Detecting the axle spacing, axle weight, and gross weight of passing vehicles is vital for traffic monitoring on highway bridges. A new approach named the VCG method is proposed in this paper to fulfill this need. Different from the conventional Moses’ algorithm or its derivates that require axle spacing information to be primarily determined using an external device before the weight identification procedure, this method can simultaneously obtain the axle spacing and weight directly from the global strain response of the bridge. Thus, it serves as a promising alternative for the nothing-on-road (NOR) BWIM system.

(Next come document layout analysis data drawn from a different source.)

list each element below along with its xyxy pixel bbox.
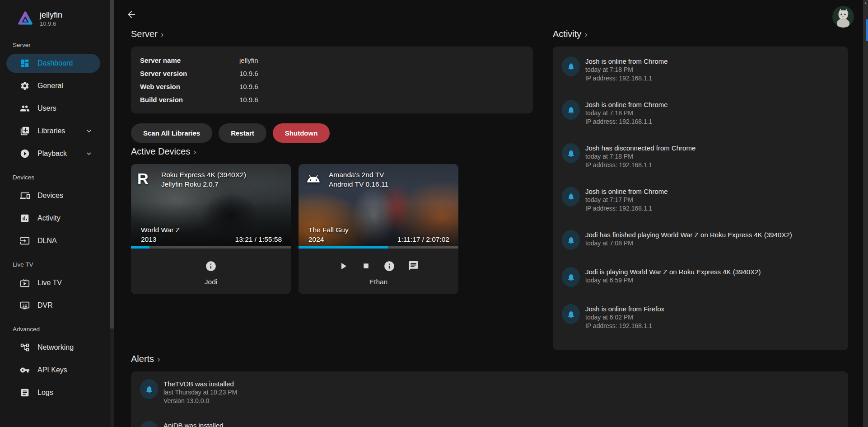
window-scrollbar-thumb[interactable] — [866, 19, 868, 41]
activity-ip: IP address: 192.168.1.1 — [585, 161, 695, 169]
bell-icon — [562, 230, 580, 250]
client-app-version: Android TV 0.16.11 — [329, 179, 388, 189]
device-card-footer: Ethan — [299, 249, 458, 294]
sidebar-item-dlna[interactable]: DLNA — [6, 231, 100, 250]
sidebar-nav-live-tv: Live TV DVR — [0, 273, 110, 315]
sidebar-nav-server: Dashboard General Users Libraries Playba… — [0, 54, 110, 163]
bell-icon — [140, 421, 158, 427]
server-info-value: 10.9.6 — [239, 70, 258, 77]
logs-icon — [20, 388, 30, 398]
alerts-heading-label: Alerts — [131, 354, 154, 364]
sidebar-item-users[interactable]: Users — [6, 99, 100, 118]
users-icon — [20, 103, 30, 113]
server-info-label: Server name — [140, 56, 239, 64]
device-name: Amanda's 2nd TV — [329, 170, 388, 179]
bell-icon — [562, 304, 580, 324]
sidebar-item-networking[interactable]: Networking — [6, 338, 100, 357]
sidebar-scrollbar[interactable] — [110, 0, 114, 427]
sidebar-item-activity[interactable]: Activity — [6, 209, 100, 228]
server-heading-label: Server — [131, 29, 158, 39]
stop-icon[interactable] — [361, 261, 371, 271]
sidebar-item-general[interactable]: General — [6, 76, 100, 95]
chevron-right-icon — [584, 29, 587, 39]
chevron-down-icon[interactable] — [85, 127, 93, 135]
app-version: 10.9.6 — [40, 20, 62, 28]
device-card-roku[interactable]: R Roku Express 4K (3940X2) Jellyfin Roku… — [131, 164, 291, 294]
sidebar-item-label: API Keys — [37, 366, 67, 374]
server-info-row: Server name jellyfin — [140, 54, 524, 67]
restart-button[interactable]: Restart — [219, 123, 266, 143]
server-section-heading[interactable]: Server — [131, 29, 533, 39]
app-title: jellyfin — [40, 10, 62, 20]
server-info-label: Server version — [140, 70, 239, 77]
server-info-card: Server name jellyfin Server version 10.9… — [131, 47, 533, 113]
chevron-down-icon[interactable] — [85, 150, 93, 158]
server-info-row: Build version 10.9.6 — [140, 93, 524, 106]
cat-avatar-image — [832, 6, 854, 28]
dashboard-icon — [20, 58, 30, 68]
active-devices-heading[interactable]: Active Devices — [131, 146, 533, 157]
scan-all-libraries-button[interactable]: Scan All Libraries — [131, 123, 212, 143]
alerts-heading[interactable]: Alerts — [131, 354, 848, 364]
sidebar-item-dashboard[interactable]: Dashboard — [6, 54, 100, 73]
media-title: The Fall Guy — [308, 225, 449, 235]
activity-icon — [20, 213, 30, 223]
gear-icon — [20, 81, 30, 91]
activity-time: today at 7:17 PM — [585, 196, 668, 204]
sidebar-scrollbar-thumb[interactable] — [110, 0, 114, 328]
activity-time: today at 7:08 PM — [585, 239, 792, 248]
sidebar-nav-advanced: Networking API Keys Logs — [0, 338, 110, 402]
activity-entry: Josh is online from Firefox today at 6:0… — [562, 304, 839, 330]
server-info-value: jellyfin — [239, 56, 258, 64]
top-bar — [131, 0, 848, 25]
info-icon[interactable] — [205, 260, 217, 272]
device-name: Roku Express 4K (3940X2) — [161, 170, 246, 179]
sidebar-item-label: Live TV — [37, 279, 62, 287]
app-identity: jellyfin 10.9.6 — [40, 10, 62, 28]
sidebar-section-devices: Devices — [0, 174, 110, 181]
scrollbar-up-arrow-icon[interactable]: ▲ — [863, 0, 868, 6]
message-icon[interactable] — [408, 260, 419, 272]
roku-icon: R — [137, 170, 155, 188]
app-header: jellyfin 10.9.6 — [0, 0, 110, 31]
activity-entry: Josh has disconnected from Chrome today … — [562, 143, 839, 169]
sidebar-item-label: Libraries — [37, 127, 65, 135]
shutdown-button[interactable]: Shutdown — [273, 123, 330, 143]
active-devices-row: R Roku Express 4K (3940X2) Jellyfin Roku… — [131, 164, 533, 294]
dlna-icon — [20, 236, 30, 246]
info-icon[interactable] — [383, 260, 395, 272]
device-card-android-tv[interactable]: Amanda's 2nd TV Android TV 0.16.11 The F… — [299, 164, 458, 294]
server-info-value: 10.9.6 — [239, 83, 258, 90]
bell-icon — [562, 267, 580, 287]
jellyfin-logo-icon — [17, 9, 33, 28]
play-icon[interactable] — [338, 261, 349, 272]
bell-icon — [562, 143, 580, 163]
session-user: Jodi — [131, 278, 291, 286]
session-user: Ethan — [299, 278, 458, 286]
chevron-right-icon — [157, 354, 160, 364]
dvr-icon — [20, 300, 30, 310]
activity-time: today at 7:18 PM — [585, 109, 668, 117]
client-app-version: Jellyfin Roku 2.0.7 — [161, 179, 246, 189]
server-info-row: Server version 10.9.6 — [140, 67, 524, 80]
user-avatar[interactable] — [832, 6, 854, 28]
sidebar-item-live-tv[interactable]: Live TV — [6, 273, 100, 292]
sidebar-item-api-keys[interactable]: API Keys — [6, 361, 100, 380]
chevron-right-icon — [193, 147, 196, 157]
alert-time: last Thursday at 10:23 PM — [163, 388, 237, 397]
sidebar-item-playback[interactable]: Playback — [6, 144, 100, 163]
sidebar-item-label: Users — [37, 104, 56, 113]
sidebar-item-logs[interactable]: Logs — [6, 383, 100, 402]
sidebar-item-label: DVR — [37, 301, 53, 310]
sidebar-item-dvr[interactable]: DVR — [6, 296, 100, 315]
window-scrollbar[interactable]: ▲ — [863, 0, 868, 427]
now-playing-backdrop: R Roku Express 4K (3940X2) Jellyfin Roku… — [131, 164, 291, 249]
sidebar-item-devices[interactable]: Devices — [6, 186, 100, 205]
sidebar-item-libraries[interactable]: Libraries — [6, 122, 100, 141]
activity-heading[interactable]: Activity — [553, 29, 848, 39]
activity-time: today at 6:59 PM — [585, 276, 761, 285]
back-arrow-icon[interactable] — [126, 9, 137, 20]
main-content: Server Server name jellyfin Server versi… — [110, 0, 868, 427]
devices-icon — [20, 191, 30, 201]
activity-title: Josh has disconnected from Chrome — [585, 144, 695, 152]
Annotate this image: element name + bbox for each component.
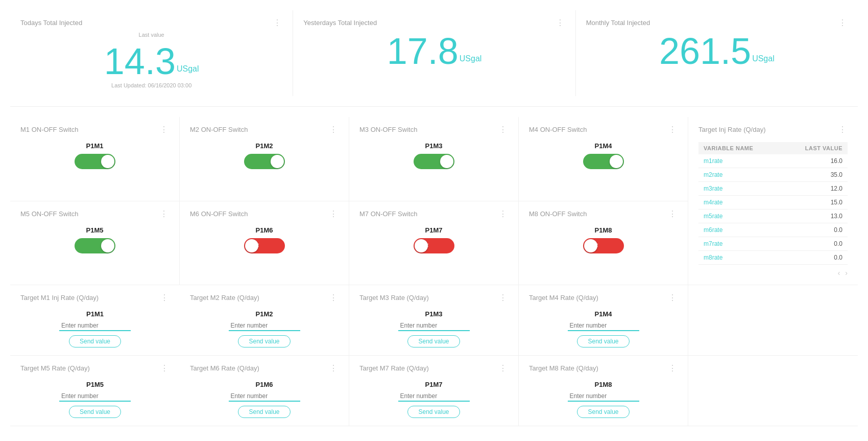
menu-dots-monthly-total[interactable]: ⋮ xyxy=(838,18,848,28)
input-field-m6rate[interactable] xyxy=(229,391,300,402)
send-btn-m1rate[interactable]: Send value xyxy=(69,335,121,347)
menu-dots-m3rate[interactable]: ⋮ xyxy=(499,293,508,303)
stat-value-yesterdays-total: 17.8 xyxy=(387,31,459,72)
toggle-switch-m7[interactable]: OFF xyxy=(414,238,454,253)
widget-title-label: M1 ON-OFF Switch xyxy=(20,126,78,133)
toggle-knob-m2 xyxy=(271,155,284,168)
send-btn-m4rate[interactable]: Send value xyxy=(577,335,629,347)
switch-card-m1: M1 ON-OFF Switch ⋮ P1M1 ON xyxy=(10,117,180,201)
widget-title-m5rate: Target M5 Rate (Q/day) ⋮ xyxy=(20,363,170,373)
menu-dots-m2rate[interactable]: ⋮ xyxy=(329,293,339,303)
menu-dots-m4rate[interactable]: ⋮ xyxy=(668,293,678,303)
input-name-m2rate: P1M2 xyxy=(256,310,273,318)
table-cell-name: m7rate xyxy=(698,237,782,251)
switch-container-m4: P1M4 ON xyxy=(529,142,678,169)
data-table: VARIABLE NAME LAST VALUE m1rate 16.0 m2r… xyxy=(698,142,848,265)
toggle-switch-m4[interactable]: ON xyxy=(583,154,624,169)
table-body: m1rate 16.0 m2rate 35.0 m3rate 12.0 m4ra… xyxy=(698,154,848,265)
menu-dots-todays-total[interactable]: ⋮ xyxy=(273,18,282,28)
input-field-m8rate[interactable] xyxy=(568,391,639,402)
input-container-m4rate: P1M4 Send value xyxy=(529,310,678,347)
toggle-switch-m5[interactable]: ON xyxy=(75,238,115,253)
switch-card-m7: M7 ON-OFF Switch ⋮ P1M7 OFF xyxy=(349,201,519,286)
menu-dots-m5rate[interactable]: ⋮ xyxy=(160,363,170,373)
toggle-knob-m7 xyxy=(415,239,428,252)
stat-unit-yesterdays-total: USgal xyxy=(460,54,482,63)
toggle-switch-m1[interactable]: ON xyxy=(75,154,115,169)
input-field-m2rate[interactable] xyxy=(229,321,300,331)
menu-dots-m8rate[interactable]: ⋮ xyxy=(668,363,678,373)
menu-dots-m2[interactable]: ⋮ xyxy=(329,125,339,134)
stat-value-wrapper: 261.5USgal xyxy=(586,33,848,69)
toggle-switch-m2[interactable]: ON xyxy=(244,154,285,169)
stat-updated-todays-total: Last Updated: 06/16/2020 03:00 xyxy=(20,82,282,88)
widget-title-m6rate: Target M6 Rate (Q/day) ⋮ xyxy=(190,363,339,373)
switch-label-m5: P1M5 xyxy=(86,226,104,234)
menu-dots-m7[interactable]: ⋮ xyxy=(499,209,508,219)
stats-row: Todays Total Injected ⋮ Last value 14.3U… xyxy=(10,10,858,107)
input-name-m1rate: P1M1 xyxy=(86,310,104,318)
widget-title-label: Target M8 Rate (Q/day) xyxy=(529,364,598,372)
table-next-btn[interactable]: › xyxy=(845,269,848,277)
switch-container-m6: P1M6 OFF xyxy=(190,226,339,253)
stat-title-label: Todays Total Injected xyxy=(20,19,82,27)
input-card-m1rate: Target M1 Inj Rate (Q/day) ⋮ P1M1 Send v… xyxy=(10,285,180,356)
col-header-value: LAST VALUE xyxy=(782,142,848,154)
input-card-m8rate: Target M8 Rate (Q/day) ⋮ P1M8 Send value xyxy=(519,356,688,426)
menu-dots-yesterdays-total[interactable]: ⋮ xyxy=(556,18,565,28)
table-row: m8rate 0.0 xyxy=(698,251,848,265)
widget-title-label: Target M2 Rate (Q/day) xyxy=(190,294,259,301)
main-grid: M1 ON-OFF Switch ⋮ P1M1 ON M2 ON-OFF Swi… xyxy=(10,117,858,426)
input-card-m2rate: Target M2 Rate (Q/day) ⋮ P1M2 Send value xyxy=(180,285,349,356)
stat-title-yesterdays-total: Yesterdays Total Injected ⋮ xyxy=(303,18,565,28)
menu-dots-m1[interactable]: ⋮ xyxy=(160,125,169,134)
send-btn-m7rate[interactable]: Send value xyxy=(407,406,460,418)
send-btn-m8rate[interactable]: Send value xyxy=(577,406,629,418)
menu-dots-m7rate[interactable]: ⋮ xyxy=(499,363,508,373)
input-field-m7rate[interactable] xyxy=(398,391,470,402)
menu-dots-m8[interactable]: ⋮ xyxy=(668,209,678,219)
widget-title-label: M3 ON-OFF Switch xyxy=(359,126,417,133)
table-cell-name: m2rate xyxy=(698,168,782,182)
toggle-knob-m5 xyxy=(101,239,114,252)
input-card-m3rate: Target M3 Rate (Q/day) ⋮ P1M3 Send value xyxy=(349,285,519,356)
input-container-m7rate: P1M7 Send value xyxy=(359,381,508,418)
widget-title-label: M4 ON-OFF Switch xyxy=(529,126,587,133)
input-field-m3rate[interactable] xyxy=(398,321,470,331)
toggle-switch-m8[interactable]: OFF xyxy=(583,238,624,253)
send-btn-m3rate[interactable]: Send value xyxy=(407,335,460,347)
table-row: m7rate 0.0 xyxy=(698,237,848,251)
table-prev-btn[interactable]: ‹ xyxy=(838,269,840,277)
table-row: m2rate 35.0 xyxy=(698,168,848,182)
toggle-knob-m8 xyxy=(584,239,597,252)
input-field-m1rate[interactable] xyxy=(59,321,131,331)
table-header-row: VARIABLE NAME LAST VALUE xyxy=(698,142,848,154)
table-cell-value: 0.0 xyxy=(782,237,848,251)
widget-title-m2rate: Target M2 Rate (Q/day) ⋮ xyxy=(190,293,339,303)
widget-title-m3: M3 ON-OFF Switch ⋮ xyxy=(359,125,508,134)
input-card-m4rate: Target M4 Rate (Q/day) ⋮ P1M4 Send value xyxy=(519,285,688,356)
menu-dots-m1rate[interactable]: ⋮ xyxy=(160,293,170,303)
send-btn-m2rate[interactable]: Send value xyxy=(238,335,290,347)
widget-title-m8rate: Target M8 Rate (Q/day) ⋮ xyxy=(529,363,678,373)
menu-dots-table[interactable]: ⋮ xyxy=(838,125,848,134)
table-row: m1rate 16.0 xyxy=(698,154,848,168)
input-name-m4rate: P1M4 xyxy=(595,310,612,318)
menu-dots-m6rate[interactable]: ⋮ xyxy=(329,363,339,373)
menu-dots-m4[interactable]: ⋮ xyxy=(668,125,678,134)
stat-card-yesterdays-total: Yesterdays Total Injected ⋮ 17.8USgal xyxy=(293,10,575,96)
menu-dots-m3[interactable]: ⋮ xyxy=(499,125,508,134)
input-field-m4rate[interactable] xyxy=(568,321,639,331)
table-nav: ‹ › xyxy=(698,269,848,277)
table-cell-name: m8rate xyxy=(698,251,782,265)
toggle-switch-m3[interactable]: ON xyxy=(414,154,454,169)
switch-container-m8: P1M8 OFF xyxy=(529,226,678,253)
input-field-m5rate[interactable] xyxy=(59,391,131,402)
toggle-switch-m6[interactable]: OFF xyxy=(244,238,285,253)
table-row: m3rate 12.0 xyxy=(698,182,848,196)
menu-dots-m5[interactable]: ⋮ xyxy=(160,209,169,219)
table-cell-value: 16.0 xyxy=(782,154,848,168)
send-btn-m6rate[interactable]: Send value xyxy=(238,406,290,418)
menu-dots-m6[interactable]: ⋮ xyxy=(329,209,339,219)
send-btn-m5rate[interactable]: Send value xyxy=(69,406,121,418)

In the study, comprehensive numerical experiments and scaled model tests were performed to validate the proposed approach. The performance of the proposed method was evaluated considering different vehicle velocities, road surface roughness, lateral loading positions, and truck models. Detailed conclusions are listed below:

(1)

The weight of vehicle axles was correctly detected by the VCG method based on the bridge strain response and vehicle speed. The VCG method has similar accuracy as Moses’ algorithm on gross weight identification but has better accuracy than on axle weight identification.

(2)

The VCG method can also identify the location of vehicle axles. The identification accuracy was comparable to the direct method (using a pressure-sensitive sensor placed on the top surface of the road) but without the need for installing a dedicated axle detector.

(3)

The proposed method generally converges within dozens of iterations. The computation efficiency proves that it is suitable for real-time application.

It should also be noted that the proposed method theoretically works for any type of bridge or bridge response as long as the response of the bridge is sensitive to the longitudinal position of axle load, since it sets no restrictions on the bridge type or response type. Moreover, these findings were concluded from single-truck passing scenarios via numerical and laboratory tests. The performance of the proposed method should be further investigated in future studies through field tests and considering the multiple presence of trucks on a bridge.